IHU On-Line – O que o relatório indica em relação aos aspectos socioambientais que devem ser discutidos no Novo Código da Mineração?

Bruno Milanez – Existem vários temas ligados aos aspectos socioambientais da mineração que vêm sendo ignorados pelos legisladores. Muitos deles foram construídos e apresentados pelo Comitê Nacional em Defesa dos Territórios frente à Mineração.

Uma das questões mais caras ao Comitê diz respeito à participação das comunidades afetadas nas decisões sobre projetos de extração mineral. Essa proposta está associada não apenas à participação efetiva, como também ao poder de veto. Ela possui um forte diálogo com os princípios da Justiça Ambiental, uma vez que, dentro dessa perspectiva, procura-se garantir que a decisão sobre grandes projetos seja influenciada pelas pessoas que serão diretamente afetadas por ele.

Essa questão se contrapõe ao entendimento difundido pelo setor de que a mineração teria uma suposta prioridade sobre outras atividades sociais e econômicas, tais como produção de alimentos ou captação para sistemas de abastecimento de água. Na verdade, existe uma ampla discussão a respeito do quão prioritária ela seria frente a outras atividades, muitas vezes já consolidadas, menos impactantes, economicamente viáveis e com perspectiva de continuidade no longo prazo.

Outro aspecto está associado à questão do contingenciamento de recursos para garantir a execução dos planos de fechamento de mina. Apesar de a legislação existente definir essa responsabilidade, nem sempre ela é cumprida. O contingenciamento de recursos para garantir o correto fechamento das minas e a recuperação de áreas degradadas, apesar de ser aplicado em diferentes países como África do Sul, Austrália, Canadá, Chile, Índia e Gana não foi incluído nem no Projeto de Lei do Executivo, nem nos substitutivos apresentados pela Comissão Especial.
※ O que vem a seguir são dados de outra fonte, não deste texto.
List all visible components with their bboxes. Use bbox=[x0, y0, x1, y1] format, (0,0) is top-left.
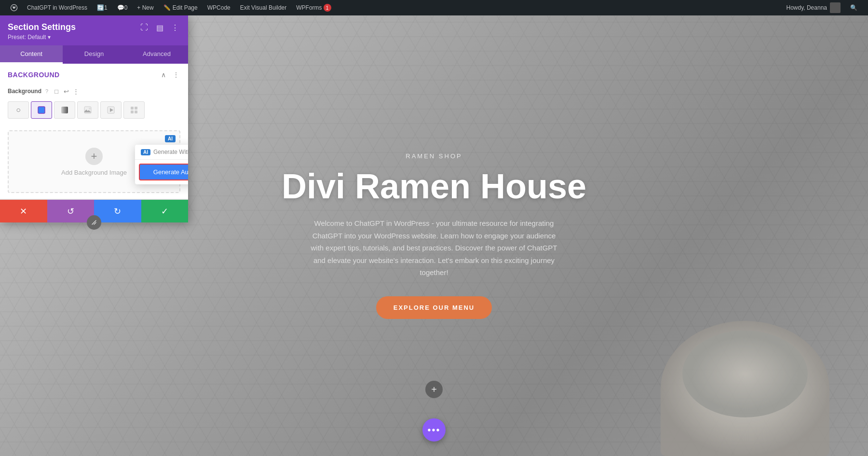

A não inclusão de elementos como esse sugerem um caráter extremamente setorial e uma perspectiva muito limitada das propostas do novo código mineral. Dessa forma, a principal estratégia que enxergo para aprimorar as propostas existentes é o aprofundamento das discussões e uma ampliação dos debates de forma democrática e por meio da participação direta dos grupos envolvidos.